There, and in a couple of other Underground stations in the East End, a bunch of the entitled eejits climbed on top of eco-friendly electric trains to protest about climate change. Atop the train they unfurled their plasticky looking banner proclaiming 'Business As Usual - Death.'
Exactly the sort of uplifting message you want to see at half past eight on a mean October morning en route to the daily grind.
As we are all aware (raising awareness is the mantra of XR) climate change is caused by, among other things, gas-guzzling cars, not eco-friendly electric trains ferrying working people to their places of employment.
But XR don't care about the people on the platform. The world ends tomorrow - well, in 12 years or thereabouts - and they must prepare us to meet our doom. What does it matter if people are late for work and lose pay as a result? The XR lot think that's a small price to pay. They've given up their coffee morning to be there...
They are the sandwich-boarded street preachers of our times although kitted out in more theatrical garb. They're big on gluing themselves to things, face paint, "fun" costumes and tuneless banging on drums. They're Broccoli Man. And the inner Kensington Liberation Front doing a mime performance to womb music.
All of which, apparently, contributes to awareness being raised.
In the working class East End stations they just raised hackles and angry voices. Passengers, jam-packed and fed up with the delay, grabbed hold of the protesters and no-platformed them. Punches were thrown and until station staff and a few bystanders intervened, it was a nasty enough scene.
Will XR learn from this proletarian rebellion? The signs aren't encouraging.
Those who have taken upon themselves the mantle of eco crusaders are big on patronising and short on listening. More egotist than eco-ist. They are generally posh and privileged - retired people with gold-plated pensions at one end of the scale; public school-educated graduates at the other.
And in between the provisional wing of the dinner party circuit.
The sort of people who when they fly down to the Maldives always, always insist on paper straws in their Mojitos. People who haven't clocked that disrupting the lives of "ordinary" working people doesn't win you fans just because you're dressed up as a garden vegetable.
As many of the commuters in East End Tube stations pointed out in heated exchanges with the middle-class protesters stopping them getting to their work this week, XR aren't targeting Government and the big hitters.

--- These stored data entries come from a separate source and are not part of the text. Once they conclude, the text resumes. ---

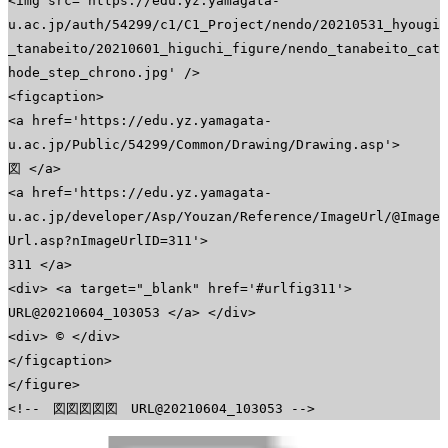
<img src='https://edu.yz.yamagata-
u.ac.jp/auth/54299/c1/C1_Project/nendo/20210531_hyougi
_tanabeito/20210601_higuchi_figure/nendo_tanabeito_cat
hode_step_chrono.jpg' />
<figcaption>
<a href='https://edu.yz.yamagata-
u.ac.jp/Public/54299/Common/Drawing/Drawing.asp'>
図 </a>
<a href='https://edu.yz.yamagata-
u.ac.jp/developer/Asp/Youzan/Reference/ImageUrl/@Image
Url.asp?nImageUrlID=311'>
311 </a>
<div> <a target="_blank" href='#urlfig311'>
URL@20210604_103053 </a> </div>
<div> © </div>
</figcaption>
</figure>
<!-- 図図図図図 URL@20210604_103053 -->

They're targeting working-class people wanting, needing, to go about their business. They're alienating people who have no issue with the climate change argument.
It's not the XR message that's at fault. It's the whole attitude. To succeed you need to bring people along with you. And you need to be aware of when you're failing to do so.
The DUP, who believe themselves to have been thrown under the bus by Boris this week, might also profit from paying heed to that.
More than hint of sexism in the way EU leaders feted Johnson and hated May
Post-Brexit deal announcement, Boris Johnson was greeted in Brussels on Thursday with a lavish outbreak of glad-handing and backslapping. He was passed around the chamber with leaders cooing over him like a toddler at granny’s birthday party.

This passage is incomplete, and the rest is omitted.